A parliamentary panel was informed on Thursday by Captain Muhammad Mahmood (retired), Additional Secretary (Incharge) for the Ministry of Energy’s Petroleum Division, that neither the government nor the gas firms had the resources to severely subsidise the domestic gas consumers. The secretary said, “We can’t supply gas at $3 per MMBtu against a current purchase of $40 per MMBtu.”
He made it clear that every effort will be taken to guarantee household gas supply for three hours in the morning, two hours in the afternoon, and three hours in the evening.
In response to a query, he stated that the Sindh gas load-shedding was a result of the allocation of gas between home and industrial uses. He claimed that in Sindh, 60 per cent of gas was delivered to industry and the remaining 40 per cent to homes and other sectors, in contrast to KP where 80 per cent of gas was supplied to domestic users.
Imran Maniar, the managing director (MD) of SSGC, informed the committee that Balochistan contributed 110 mmcfd while Sindh produced 740 mmcfd.
He claimed that due to the 10 per cent annual depletion of domestic gas reserves and the 100 per cent dependency on imported gas in ten years, there will be no gas in the upcoming winter.
He stated that it was anticipated that in three to four years, LNG prices would decline significantly and the government would be able to finish building the new LNG facilities as planned.
Due to the high expense of security and the country’s continued political unrest, new corporations were not expressing interest in oil and gas exploration. “The investors are waiting as they would not invest when new general election will be held next year,” he said.
He added that due to sanctions, the anticipated import of gas from Russia or Iran was not feasible.
In response to a question, the secretary stated that the cost of storing gas in the nation was high and that industrialised nations lacked such facilities; nonetheless, during recent gas crises, Germany and England began developing gas storage facilities.

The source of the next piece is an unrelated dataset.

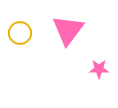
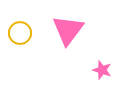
pink star: moved 3 px right, 1 px down; rotated 18 degrees clockwise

The previous administration authorised a draught of a new Pakistan Upstream Regulatory Authority to separate policy from regulation, according to Director General (DG) PC, Petroleum Division Kashif Ahmed.
Provinces disagreed with a few of the proposed regulatory authority’s provisions, though. He stated that the authority would have four members from four different provinces and one vice chairman. “After getting approval from the competent forum, it will take three to four years for the establishment of the regulator for the upstream sector,” he added.